Using single julia thread

julia> versioninfo()
Julia Version 1.10.0-beta1
Commit 6616549950e (2023-07-25 17:43 UTC)
Platform Info:
  OS: Linux (x86_64-linux-gnu)
  CPU: 8 × Intel(R) Core(TM) i5-8250U CPU @ 1.60GHz
  WORD_SIZE: 64
  LIBM: libopenlibm
  LLVM: libLLVM-15.0.7 (ORCJIT, skylake)
  Threads: 1 on 8 virtual cores

lubench-1

Using julia -t auto

julia> versioninfo()
Julia Version 1.10.0-beta1
Commit 6616549950e (2023-07-25 17:43 UTC)
Platform Info:
  OS: Linux (x86_64-linux-gnu)
  CPU: 8 × Intel(R) Core(TM) i5-8250U CPU @ 1.60GHz
  WORD_SIZE: 64
  LIBM: libopenlibm
  LLVM: libLLVM-15.0.7 (ORCJIT, skylake)
  Threads: 11 on 8 virtual cores

lubench

lgoettgens commented 1 year ago

single thread

julia> versioninfo()
Julia Version 1.9.2
Commit e4ee485e909 (2023-07-05 09:39 UTC)
Platform Info:
  OS: Linux (x86_64-linux-gnu)
  CPU: 8 × Intel(R) Core(TM) i7-10510U CPU @ 1.80GHz
  WORD_SIZE: 64
  LIBM: libopenlibm
  LLVM: libLLVM-14.0.6 (ORCJIT, skylake)
  Threads: 1 on 8 virtual cores

lubench1

julia -t auto

julia> versioninfo()
Julia Version 1.9.2
Commit e4ee485e909 (2023-07-05 09:39 UTC)
Platform Info:
  OS: Linux (x86_64-linux-gnu)
  CPU: 8 × Intel(R) Core(TM) i7-10510U CPU @ 1.80GHz
  WORD_SIZE: 64
  LIBM: libopenlibm
  LLVM: libLLVM-14.0.6 (ORCJIT, skylake)
  Threads: 8 on 8 virtual cores

lubench

ViralBShah commented 1 year ago

@ChrisRackauckas Where can I find out what each of the factorizations does?

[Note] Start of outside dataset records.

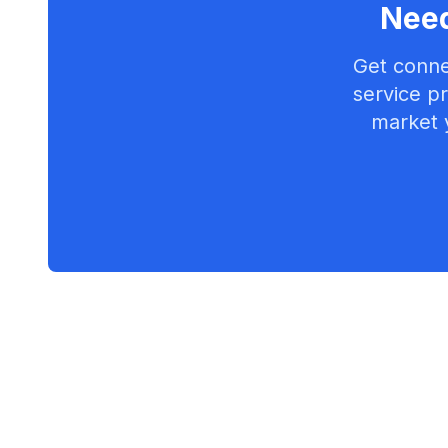
Need
Get conne
service pr
market 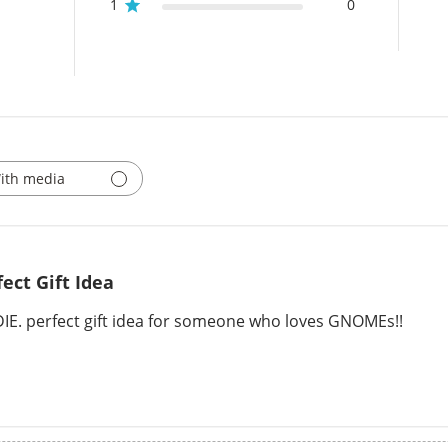
1
0
ith media
fect Gift Idea
 DIE. perfect gift idea for someone who loves GNOMEs!!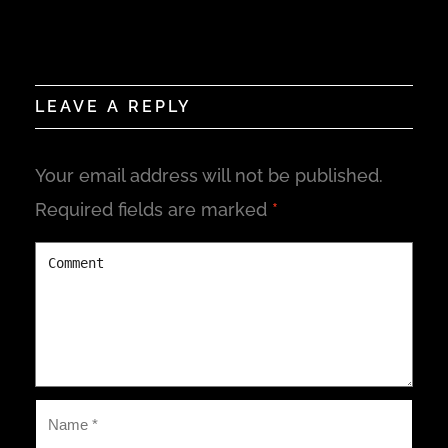
LEAVE A REPLY
Your email address will not be published.
Required fields are marked
*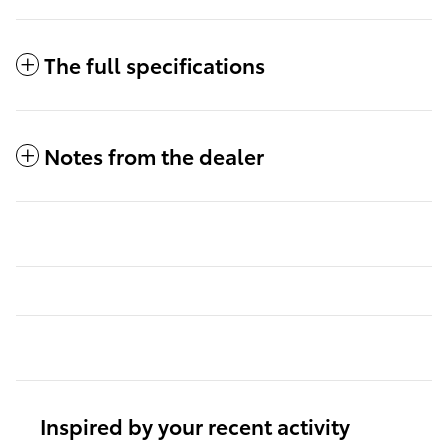
The full specifications
Notes from the dealer
Inspired by your recent activity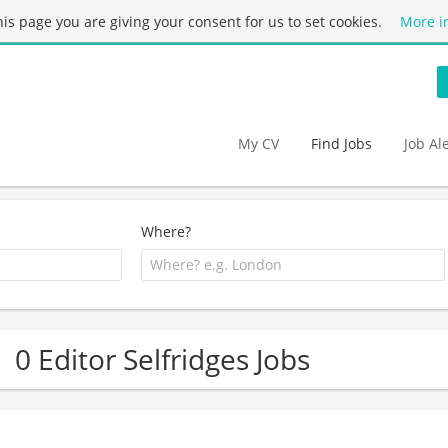
this page you are giving your consent for us to set cookies.
More i
My CV
Find Jobs
Job Al
Where?
0 Editor Selfridges Jobs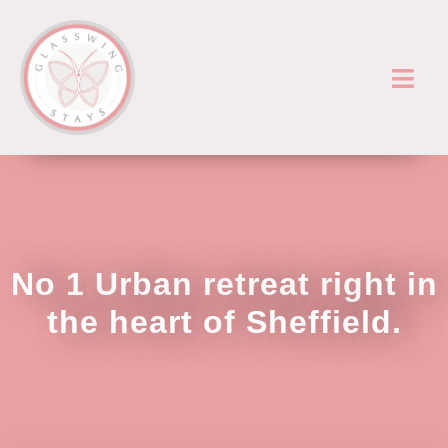
No 1 Urban retreat right in
the heart of Sheffield.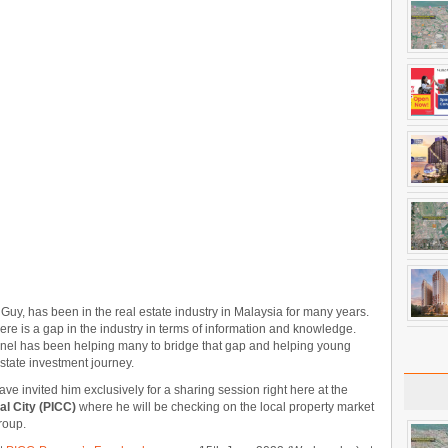
uy, has been in the real estate industry in Malaysia for many years.
here is a gap in the industry in terms of information and knowledge.
nel has been helping many to bridge that gap and helping young
state investment journey.
ave invited him exclusively for a sharing session right here at the
l City (PICC)
where he will be checking on the local property market
roup.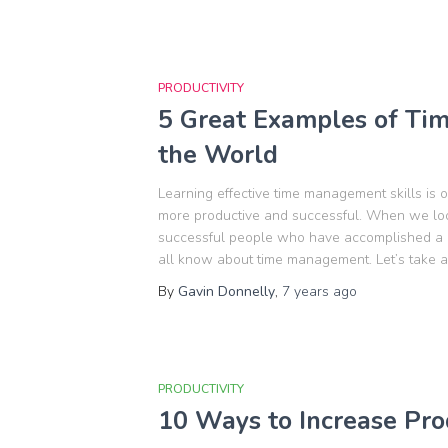
PRODUCTIVITY
5 Great Examples of Ti
the World
Learning effective time management skills is 
more productive and successful. When we loo
successful people who have accomplished a lot
all know about time management. Let’s take a
By
Gavin Donnelly
,
7 years
ago
PRODUCTIVITY
10 Ways to Increase Prod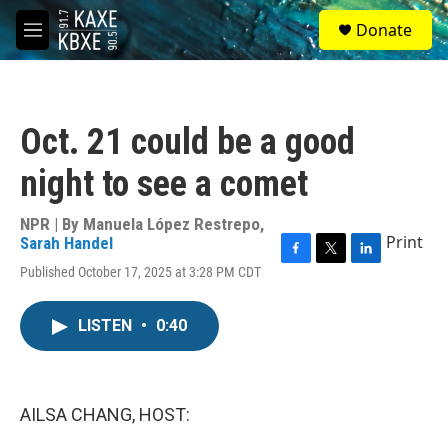
Skip to main content
S
Donate
e
M
a
e
r
n
c
u
h
Oct. 21 could be a good
u
e
night to see a comet
r
y
NPR | By
Manuela López Restrepo
,
Print
Sarah Handel
F
T
L
Published October 17, 2025 at 3:28 PM CDT
a
w
i
c
i
n
e
t
k
LISTEN
•
0:40
b
t
e
o
e
d
o
r
I
k
n
AILSA CHANG, HOST: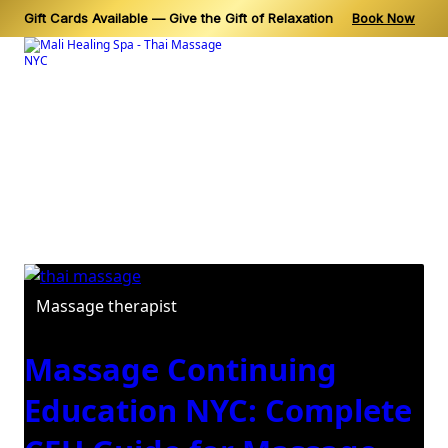
Gift Cards Available — Give the Gift of Relaxation
Book Now
Skip
to
content
Category:
Massage
therapist
Massage therapist
Massage Continuing
Education NYC: Complete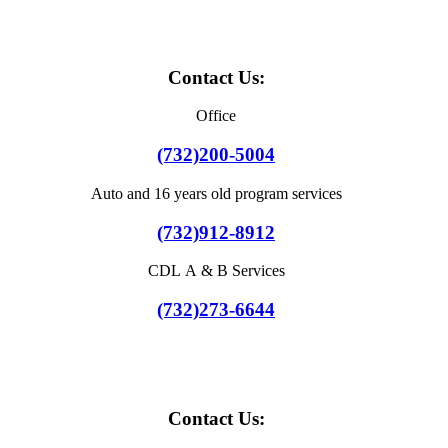
Contact Us:
Office
(732)200-5004
Auto and 16 years old program services
(732)912-8912
CDL A & B Services
(732)273-6644
Contact Us: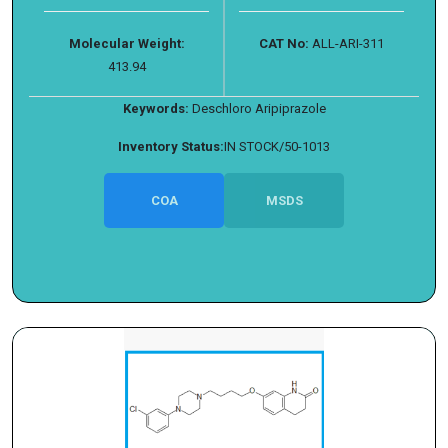
Molecular Weight:
CAT No:
ALL-ARI-311
413.94
Keywords:
Deschloro Aripiprazole
Inventory Status:
IN STOCK/50-1013
COA
MSDS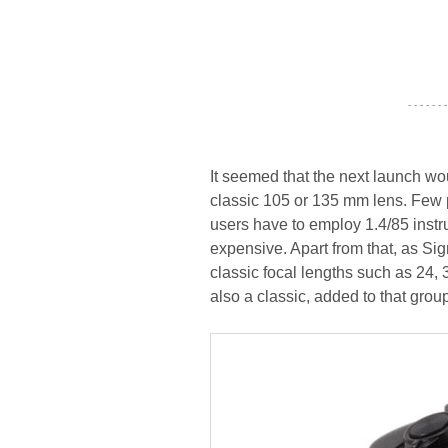
- - - - - - -
It seemed that the next launch wo
classic 105 or 135 mm lens. Few 
users have to employ 1.4/85 instru
expensive. Apart from that, as Sig
classic focal lengths such as 24,
also a classic, added to that grou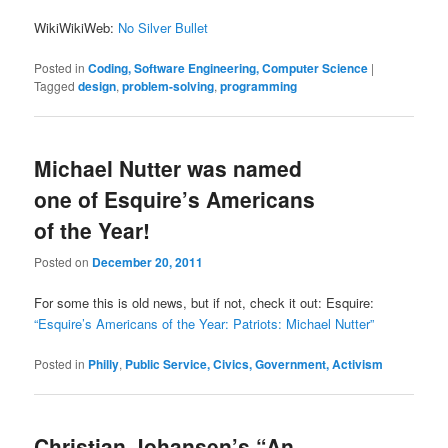
WikiWikiWeb:
No Silver Bullet
Posted in
Coding, Software Engineering, Computer Science
|
Tagged
design
,
problem-solving
,
programming
Michael Nutter was named
one of Esquire’s Americans
of the Year!
Posted on
December 20, 2011
For some this is old news, but if not, check it out: Esquire:
“Esquire’s Americans of the Year: Patriots: Michael Nutter”
Posted in
Philly
,
Public Service, Civics, Government, Activism
Christian Johansen’s “An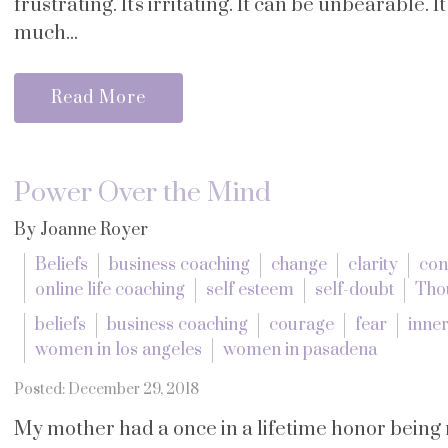
frustrating. It's irritating. It can be unbearable. 
much...
Read More
Power Over the Mind
By Joanne Royer
Beliefs
business coaching
change
clarity
con
online life coaching
self esteem
self-doubt
Tho
beliefs
business coaching
courage
fear
inner
women in los angeles
women in pasadena
Posted: December 29, 2018
My mother had a once in a lifetime honor bein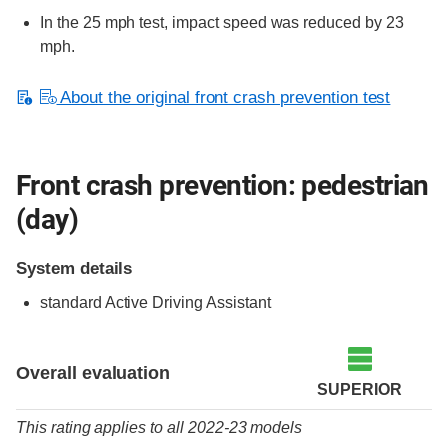
In the 25 mph test, impact speed was reduced by 23
mph.
About the original front crash prevention test
Front crash prevention: pedestrian
(day)
System details
standard
Active Driving Assistant
Overall evaluation
SUPERIOR
This rating applies to all 2022-23 models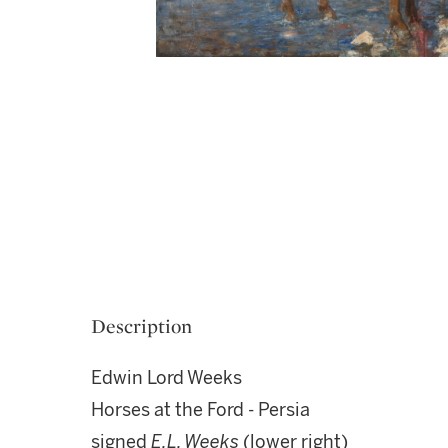
Description
Edwin Lord Weeks
Horses at the Ford - Persia
signed
E.L. Weeks
(lower right)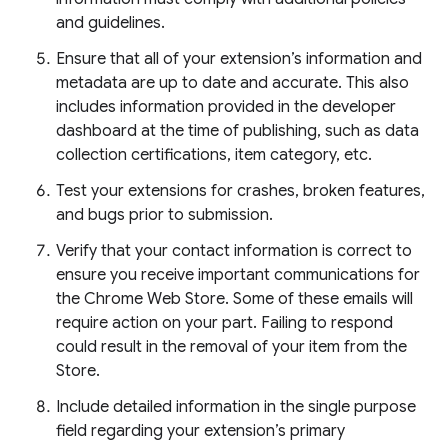
and guidelines.
Ensure that all of your extension’s information and
metadata are up to date and accurate. This also
includes information provided in the developer
dashboard at the time of publishing, such as data
collection certifications, item category, etc.
Test your extensions for crashes, broken features,
and bugs prior to submission.
Verify that your contact information is correct to
ensure you receive important communications for
the Chrome Web Store. Some of these emails will
require action on your part. Failing to respond
could result in the removal of your item from the
Store.
Include detailed information in the single purpose
field regarding your extension’s primary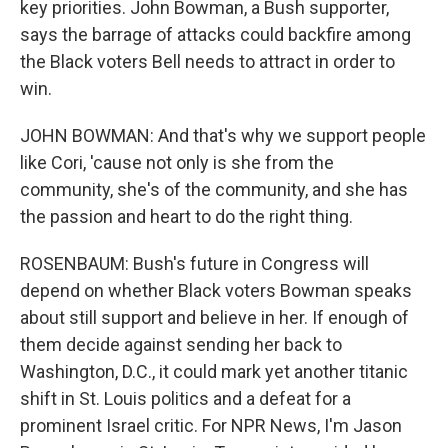
key priorities. John Bowman, a Bush supporter,
says the barrage of attacks could backfire among
the Black voters Bell needs to attract in order to
win.
JOHN BOWMAN: And that's why we support people
like Cori, 'cause not only is she from the
community, she's of the community, and she has
the passion and heart to do the right thing.
ROSENBAUM: Bush's future in Congress will
depend on whether Black voters Bowman speaks
about still support and believe in her. If enough of
them decide against sending her back to
Washington, D.C., it could mark yet another titanic
shift in St. Louis politics and a defeat for a
prominent Israel critic. For NPR News, I'm Jason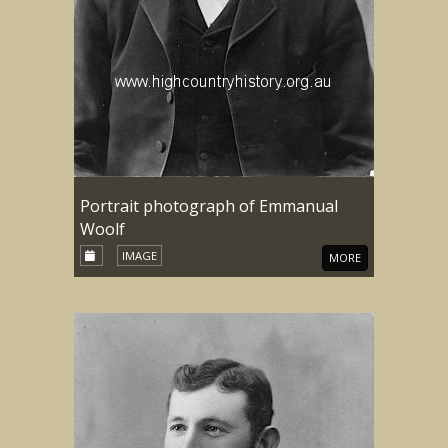
Portrait photograph of Emmanual
Woolf
IMAGE
MORE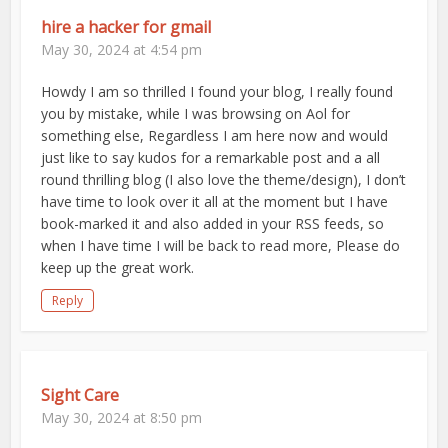
hire a hacker for gmail
May 30, 2024 at 4:54 pm
Howdy I am so thrilled I found your blog, I really found
you by mistake, while I was browsing on Aol for
something else, Regardless I am here now and would
just like to say kudos for a remarkable post and a all
round thrilling blog (I also love the theme/design), I don’t
have time to look over it all at the moment but I have
book-marked it and also added in your RSS feeds, so
when I have time I will be back to read more, Please do
keep up the great work.
Reply
Sight Care
May 30, 2024 at 8:50 pm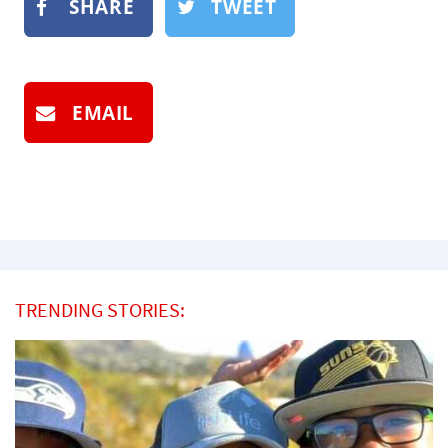
SHARE
TWEET
EMAIL
TRENDING STORIES: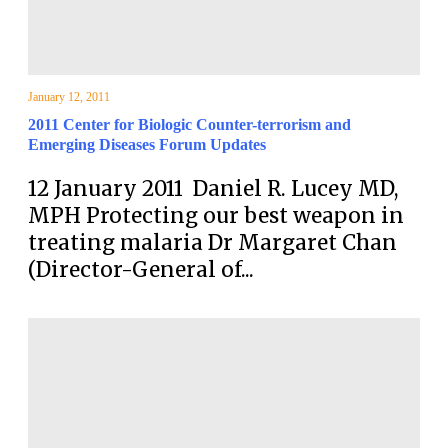
January 12, 2011
2011 Center for Biologic Counter-terrorism and
Emerging Diseases Forum Updates
12 January 2011 Daniel R. Lucey MD,
MPH Protecting our best weapon in
treating malaria Dr Margaret Chan
(Director-General of...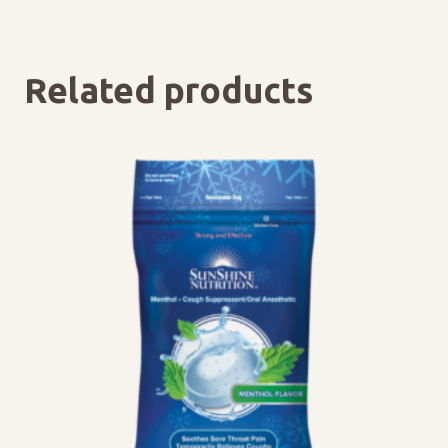
Related products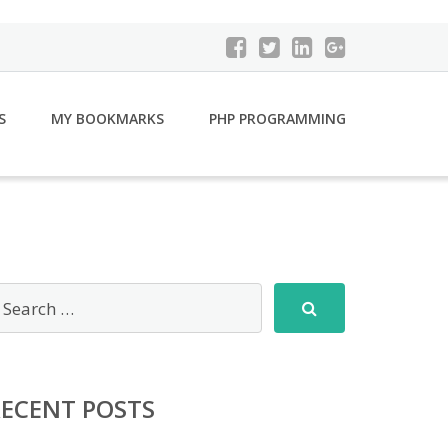
S
MY BOOKMARKS
PHP PROGRAMMING
RECENT POSTS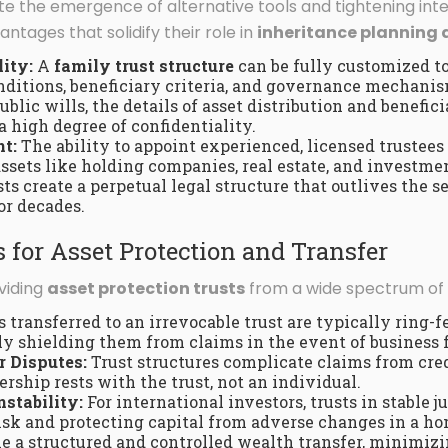
te the emergence of alternative tools and tightening inter
ntages that solidify their role in
inheritance planning 
lity:
A
family trust structure
can be fully customized to 
nditions, beneficiary criteria, and governance mechanis
blic wills, the details of asset distribution and benefici
a high degree of confidentiality.
t:
The ability to appoint experienced, licensed trustees
sets like holding companies, real estate, and investmen
ts create a perpetual legal structure that outlives the se
or decades.
 for Asset Protection and Transfer
oviding
asset protection trusts
from a wide spectrum of r
 transferred to an irrevocable trust are typically ring-f
lly shielding them from claims in the event of business f
r Disputes:
Trust structures complicate claims from cred
rship rests with the trust, not an individual.
nstability:
For international investors, trusts in stable ju
isk and protecting capital from adverse changes in a h
ble a structured and controlled wealth transfer, minimi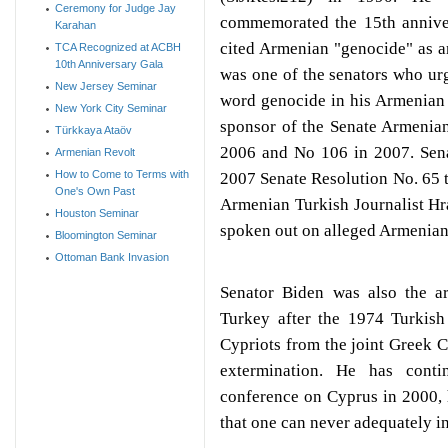
Ceremony for Judge Jay
commemorated the 15th anniver
Karahan
cited Armenian "genocide" as a
TCA Recognized at ACBH
10th Anniversary Gala
was one of the senators who urg
New Jersey Seminar
word genocide in his Armenian
New York City Seminar
sponsor of the Senate Armenia
Türkkaya Ataöv
2006 and No 106 in 2007. Sena
Armenian Revolt
How to Come to Terms with
2007 Senate Resolution No. 65 th
One's Own Past
Armenian Turkish Journalist H
Houston Seminar
spoken out on alleged Armenia
Bloomington Seminar
Ottoman Bank Invasion
Senator Biden was also the ar
Turkey after the 1974 Turkish
Cypriots from the joint Greek 
extermination. He has conti
conference on Cyprus in 2000, h
that one can never adequately in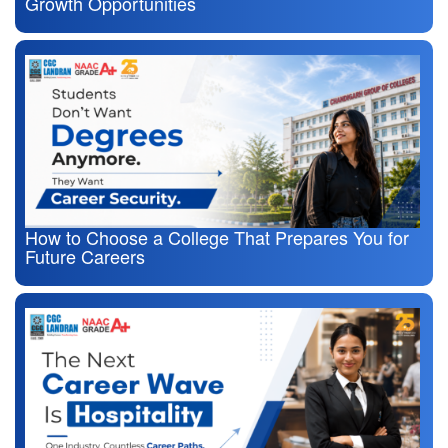
Growth Opportunities
How to Choose a College That Prepares You for
Future Careers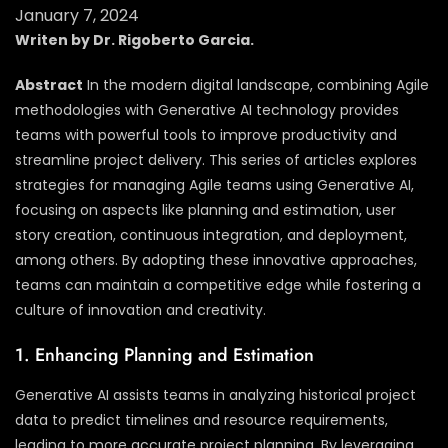
January 7, 2024
Writen by Dr. Rigoberto Garcia.
Abstract
In the modern digital landscape, combining Agile
methodologies with Generative AI technology provides
teams with powerful tools to improve productivity and
streamline project delivery. This series of articles explores
strategies for managing Agile teams using Generative AI,
focusing on aspects like planning and estimation, user
story creation, continuous integration, and deployment,
among others. By adopting these innovative approaches,
teams can maintain a competitive edge while fostering a
culture of innovation and creativity.
1. Enhancing Planning and Estimation
Generative AI assists teams in analyzing historical project
data to predict timelines and resource requirements,
leading to more accurate project planning. By leveraging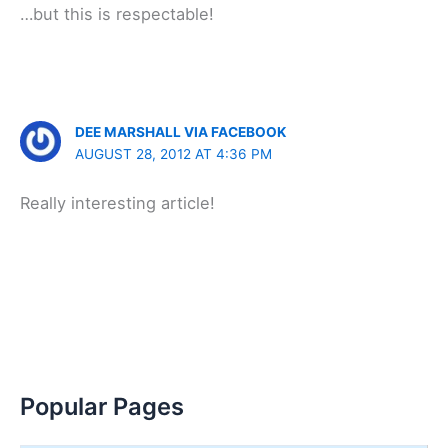
…but this is respectable!
DEE MARSHALL VIA FACEBOOK
AUGUST 28, 2012 AT 4:36 PM
Really interesting article!
Popular Pages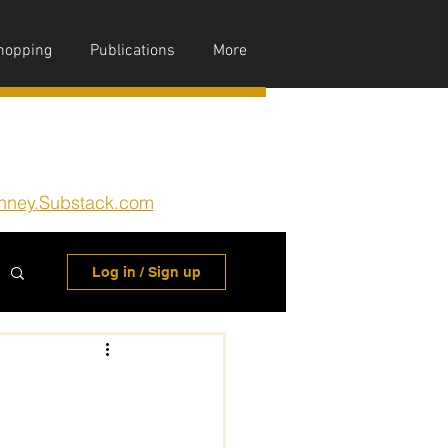
hopping
Publications
More
nney.Substack.com
Log in / Sign up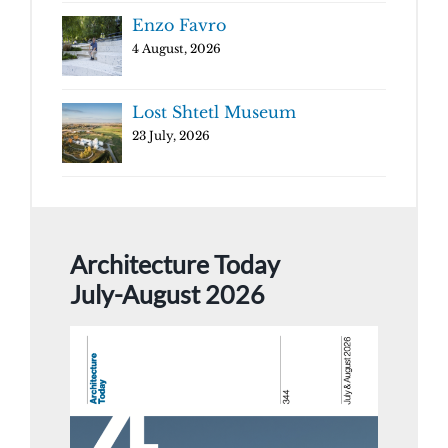
Enzo Favro
4 August, 2026
Lost Shtetl Museum
23 July, 2026
Architecture Today
July-August 2026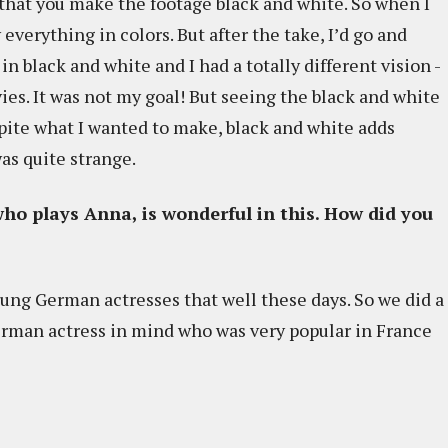
n that you make the footage black and white. So when I
everything in colors. But after the take, I’d go and
in black and white and I had a totally different vision -
es. It was not my goal! But seeing the black and white
pite what I wanted to make, black and white adds
as quite strange.
ho plays Anna, is wonderful in this. How did you
young German actresses that well these days. So we did a
German actress in mind who was very popular in France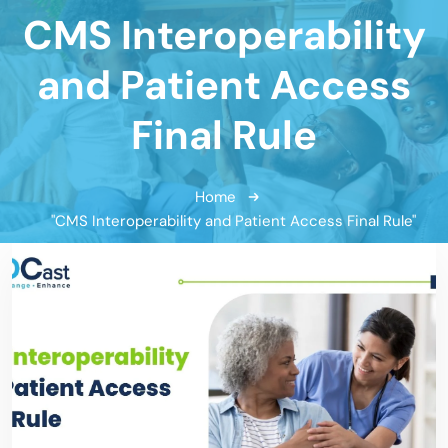
CMS Interoperability
and Patient Access
Final Rule
Home
"CMS Interoperability and Patient Access Final Rule"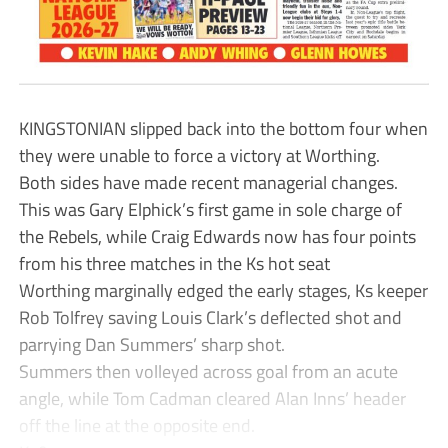
KINGSTONIAN slipped back into the bottom four when
they were unable to force a victory at Worthing.
Both sides have made recent managerial changes.
This was Gary Elphick’s first game in sole charge of
the Rebels, while Craig Edwards now has four points
from his three matches in the Ks hot seat
Worthing marginally edged the early stages, Ks keeper
Rob Tolfrey saving Louis Clark’s deflected shot and
parrying Dan Summers’ sharp shot.
Summers then volleyed across goal from an acute
angle, while Tom Cadman cleared Alan Inns’ header
off the line at the opposite end.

chriselrod commented 1 year ago

I think we may want

@static if Sys.ARCH === :x86_64
const libMKL = MKL_jll.libmkl_rt # more convenient name
function mkl_set_num_threads(N::Integer)
    ccall((:MKL_Set_Num_Threads,libMKL), Cvoid, (Int32,), N % Int32)
end
mkl_set_num_threads(Threads.nthreads())
end

for single threaded comparisons.

Single threaded performance where we actually restrict the solves to a single thread would likely be useful for ensemble solves.